Erforschen der eigenen Existenz
Milan Kunderas Band "Der Vorhang"
Von Peter Mohr
Besprochene Bücher / LiteraturhinweiseWenn Schriftsteller einen Einblick in ihr Innerstes gewähren, wenn sie schreibend ihre Seele nach außen krempeln und sich und ihr Werk in Beziehung zu den Größen der Weltliteratur setzen, dann ist das Resultat nicht selten ein narzisstisches verbales Trommeln in eigener Sache. Nicht so bei Milan Kundera. Der gebürtige Tscheche, der seit einem Vierteljahrhundert in Frankreich lebt und 1984 mit seinem Roman "Die unerträgliche Leichtigkeit des Seins" einen Welterfolg feierte, versteht es, in unzähligen essayistischen Anekdoten eine (relativ) leicht verständliche und pointiert formulierte Genese des europäischen Romans vorzulegen. Als Ahnherren zitiert er Cervantes und Rabelais herbei, macht uns mit den französischen Romanciers des 19. Jahrhunderts ebenso vertraut wie mit Dostojewski und Tolstoj und erhebt Kafka, Musil, Broch und Gombrowicz zum "Giganten-Quartett" des 20. Jahrhunderts.

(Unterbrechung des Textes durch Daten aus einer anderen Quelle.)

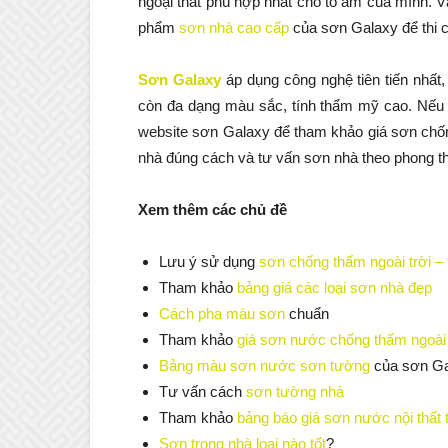
ngoại thất phù hợp nhất cho tổ ấm của mình. 
phẩm
sơn nhà cao cấp
của sơn Galaxy để thi c
Sơn Galaxy
áp dụng công nghệ tiên tiến nhất
còn đa dạng màu sắc, tính thẩm mỹ cao. Nếu 
website sơn Galaxy để tham khảo giá sơn chốn
nhà đúng cách và tư vấn sơn nhà theo phong t
Xem thêm các chủ đề
Lưu ý sử dụng
sơn chống thấm ngoài trời – 
Tham khảo
bảng giá các loại sơn nhà đẹp
Cách pha màu sơn
chuẩn
Tham khảo
giá sơn nước chống thấm ngoài 
Bảng màu sơn nước sơn tường
của sơn Ga
Tư vấn cách
sơn tường nhà
Tham khảo
bảng báo giá sơn nước nội thất 
Sơn trong nhà loại nào tốt
?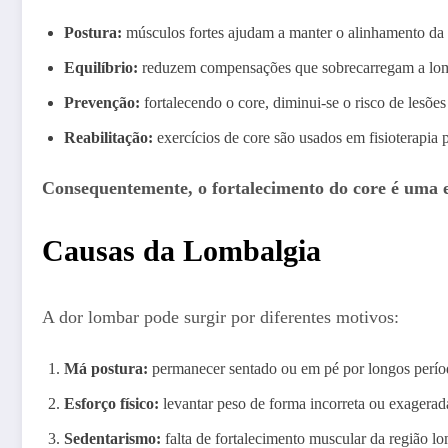
Postura:
músculos fortes ajudam a manter o alinhamento da 
Equilíbrio:
reduzem compensações que sobrecarregam a lom
Prevenção:
fortalecendo o core, diminui-se o risco de lesões
Reabilitação:
exercícios de core são usados em fisioterapia 
Consequentemente, o fortalecimento do core é uma es
Causas da Lombalgia
A dor lombar pode surgir por diferentes motivos:
Má postura:
permanecer sentado ou em pé por longos perí
Esforço físico:
levantar peso de forma incorreta ou exagerad
Sedentarismo:
falta de fortalecimento muscular da região l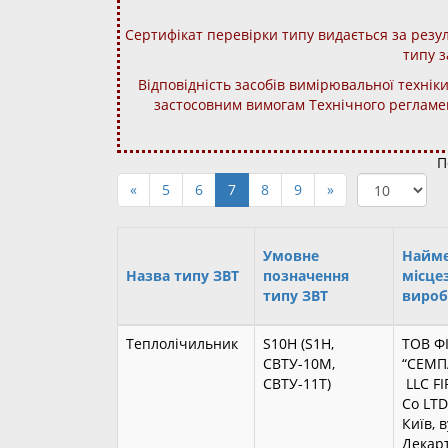
Сертифікат перевірки типу видається за резу
типу з
Відповідність засобів вимірювальної техніки
застосовним вимогам Технічного регламен
П
«
5
6
7
8
9
»
Умовне
Найме
Назва типу ЗВТ
позначення
місце
типу ЗВТ
вироб
Теплолічильник
S10H (S1H,
ТОВ Ф
СВТУ-10М,
“СЕМП
СВТУ-11Т)
LLC F
Co LT
Київ, 
Декарт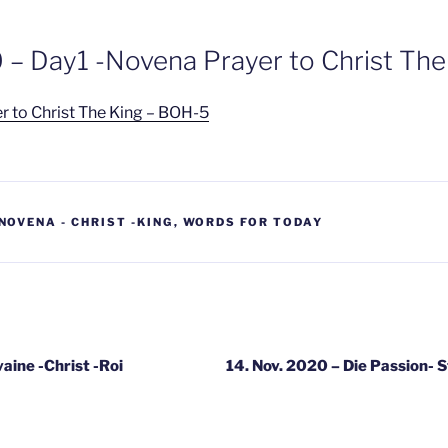
 – Day1 -Novena Prayer to Christ The
r to Christ The King – BOH-5
NOVENA - CHRIST -KING
,
WORDS FOR TODAY
gatie
aine -Christ -Roi
14. Nov. 2020 – Die Passion- S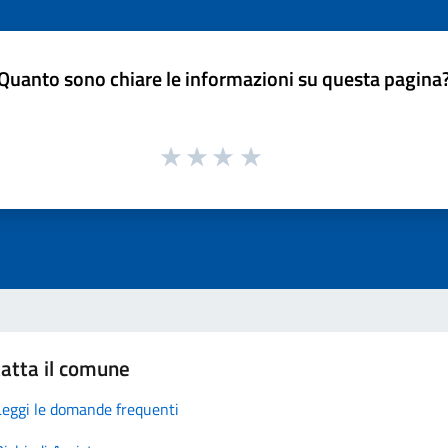
Quanto sono chiare le informazioni su questa pagina
atta il comune
Leggi le domande frequenti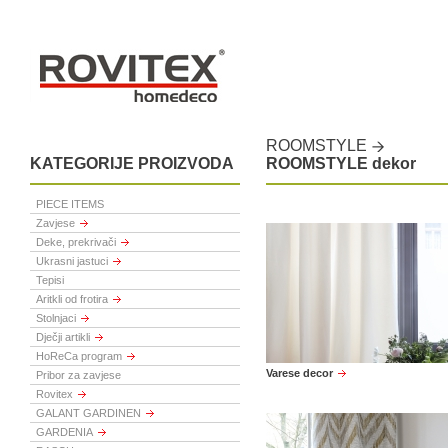
ROOMSTYLE
KATEGORIJE PROIZVODA
ROOMSTYLE dekor
PIECE ITEMS
Zavjese
Deke, prekrivači
Ukrasni jastuci
Tepisi
Aritkli od frotira
Stolnjaci
Dječji artikli
HoReCa program
Varese decor
Pribor za zavjese
Rovitex
GALANT GARDINEN
GARDENIA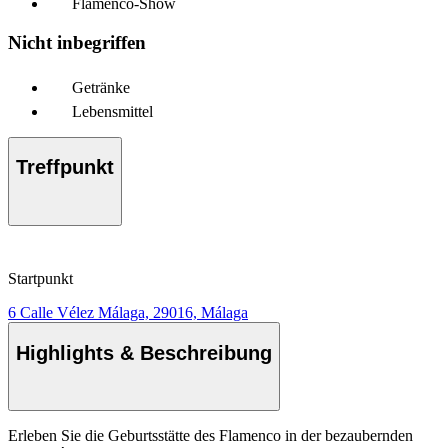
Flamenco-Show
Nicht inbegriffen
Getränke
Lebensmittel
Treffpunkt
Startpunkt
6 Calle Vélez Málaga, 29016, Málaga
Highlights & Beschreibung
Erleben Sie die Geburtsstätte des Flamenco in der bezaubernden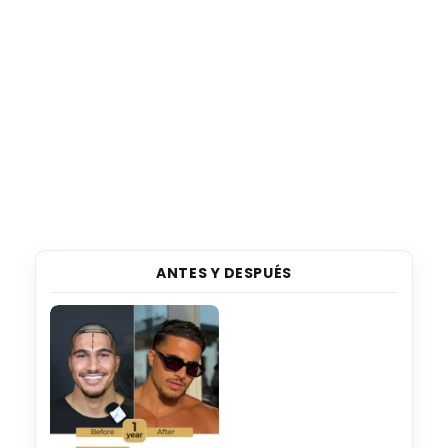
ANTES Y DESPUÉS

Man möchte mit Kundera über viele seiner Befunde streiten, etwa darüber, dass Dostojewski der letzte "Balzacianer" gewesen sein soll oder dass der "Ulysses" ohne "Anna Karenina" nicht denkbar gewesen wäre. Und doch nimmt dieses Buch gefangen. Es ist nicht die analytische Brillanz oder die Stringenz der Gedanken, sondern die Begeisterung für die Literatur, die von Kundera auf den Leser überschwappt. Anders als in seinen Romanen lässt der 76-jährige Autor hier seinem erzählerischen Elan freien Lauf. Je tiefer man in diesen Band eindringt, umso stärker verwischen die Grenzen zwischen Essay und Autobiografie. Wenn Kundera über die Literaturgeschichte philosophiert, schreibt er auch immer über sich selbst. Die Entstehungsgeschichte, der historische Kontext, sei für ein Werk eminent wichtig. Dahinter verbirgt sich latent die Frage, inwieweit seine eigene, durch den Prager Frühling geprägte Vita sein literarisches Werk beeinflusst hat. Was wäre aus ihm geworden, wenn er nicht nach Paris emigriert wäre und weiter Tschechisch geschrieben hätte? Den gebürtigen Prager Kafka, so Kunderas Behauptung, hätte nämlich niemand zur Kenntnis genommen, wenn er nicht seine Werke in Deutsch verfasst hätte.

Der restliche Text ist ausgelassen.